Trump suggests NATO should fight Islamic State group
Donald Trump said on Thursday that he would be open to drawing NATO forces into the fight against the Islamic State group if he were to be elected president in November.
Speaking to NBC News, the presumptive Republican presiential nominee gave his suggestions of how NATO could be better used, after having previously called the military alliance "obsolete".
"I like the idea of using NATO [against the IS group] and also neighbours that aren't in NATO and take them out. You gotta take them out," Trump said.
At present, President Obama has relied heavily on airstrikes as the main focus of US military strategy against the IS group.
This has been criticised by the Republican Party, who say that the current commander-in-chief is not doing enough to fight the group.
Earlier this month, Obama's nominee to command US forces in Africa gave a remarkably blunt testimony that suggested that the president's strategy against the IS group was lacking.
Before a Senate committee, Marine Lt. Gen.
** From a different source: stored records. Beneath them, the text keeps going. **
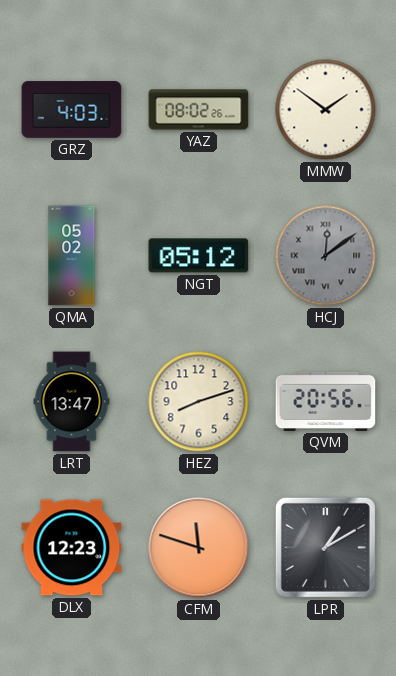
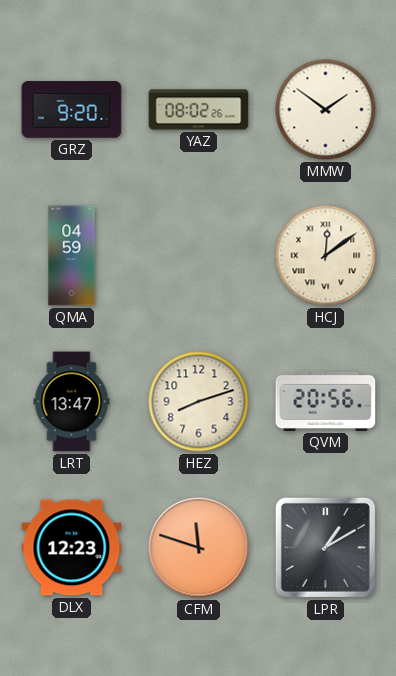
GRZ: 4:03 -> 9:20
QMA: 05:02 -> 04:59
NGT: 05:12 -> none
HCJ dial: grey -> cream
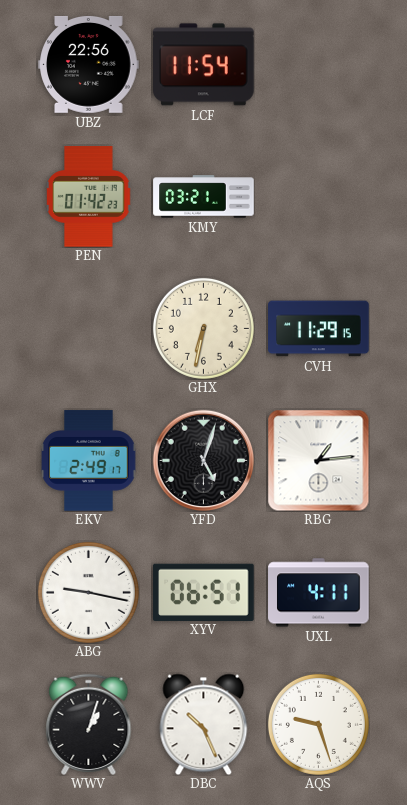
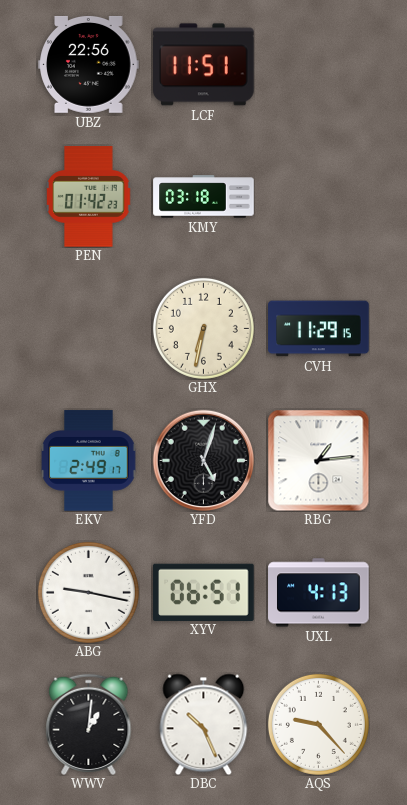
LCF: 11:54 -> 11:51
KMY: 03:21 -> 03:18
UXL: 4:11 -> 4:13
WWV: 1:03 -> 1:01
AQS: 9:27 -> 9:23
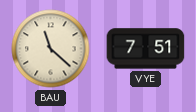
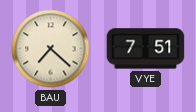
BAU: 11:22 -> 7:22
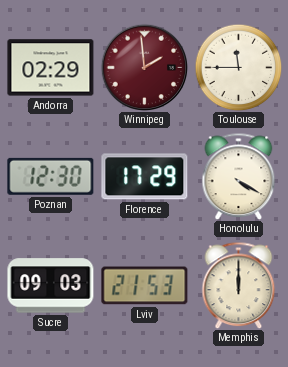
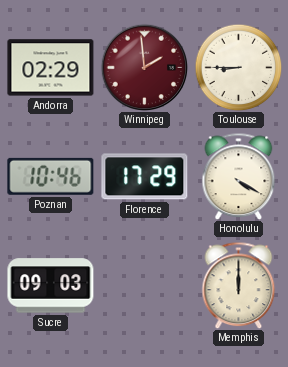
Toulouse: 11:45 -> 8:45
Poznan: 12:30 -> 10:46
Lviv: 21:53 -> none
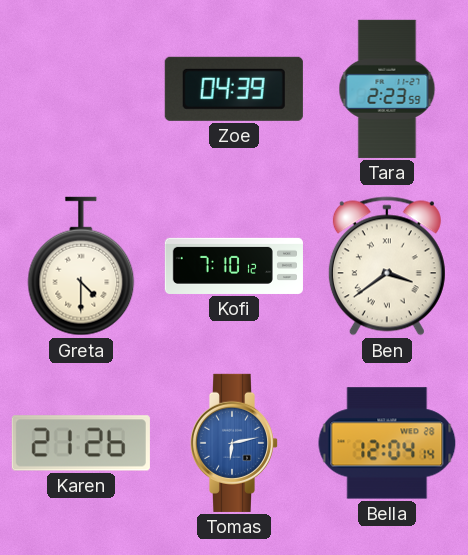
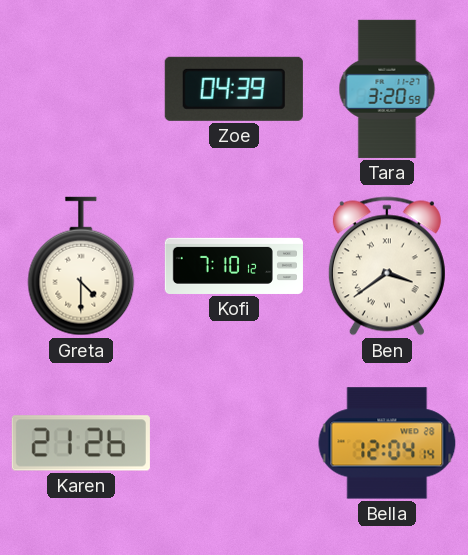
Tara: 2:23 -> 3:20
Tomas: 6:13 -> none
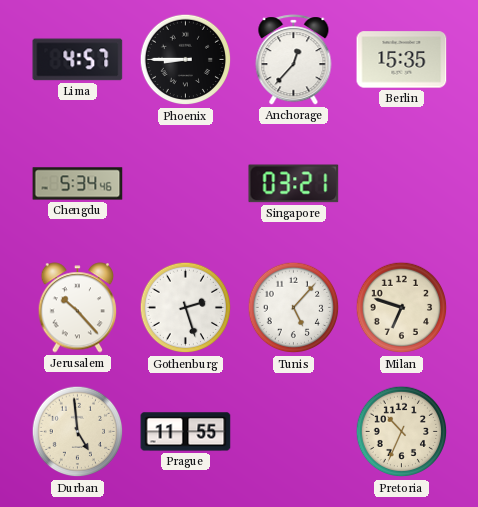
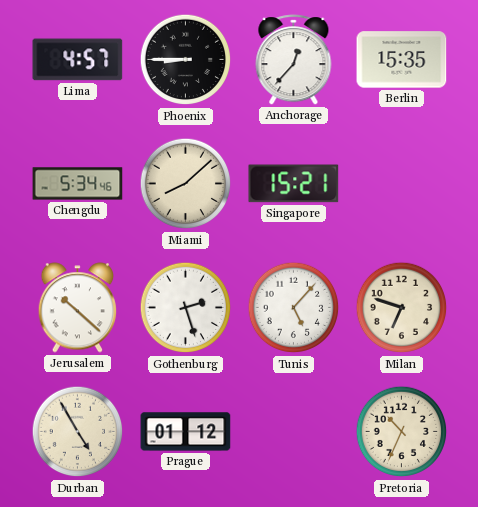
Miami: none -> 8:08
Singapore: 03:21 -> 15:21
Jerusalem: 10:23 -> 10:22
Durban: 4:59 -> 4:55
Prague: 11:55 -> 01:12
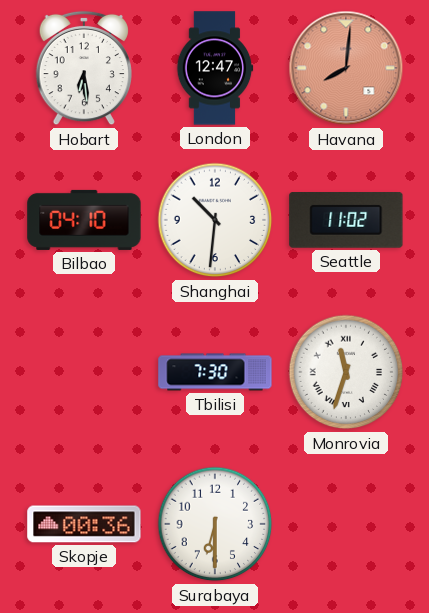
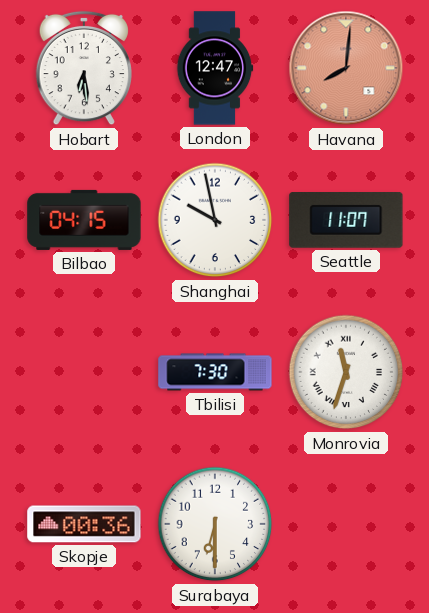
Bilbao: 04:10 -> 04:15
Shanghai: 10:31 -> 9:58
Seattle: 11:02 -> 11:07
Thomas Waldhauser said that the militant group was an "imminent threat to the United States," however agreed with when senator commented that the US' military strategy "made no sense".
The US currently supports fighters on the ground with airstrikes in Syria and Iraq against the IS group.
As part of this effort, US military jets have led aerial attacks on the group's Syrian stronghold of Raqqa and supported Iraqi government forces in their fight to unseat IS from Fallujah.
On Wednesday, a series of US-led air raids killed at least 150 IS militants who were driving a convoy of over 260 vehicles out of recently-recaptured Fallujah.
Despite these victories against the group, many fear that IS will go underground once defeated militarily, to continue attacks like those seen in Istanbul on Tuesday.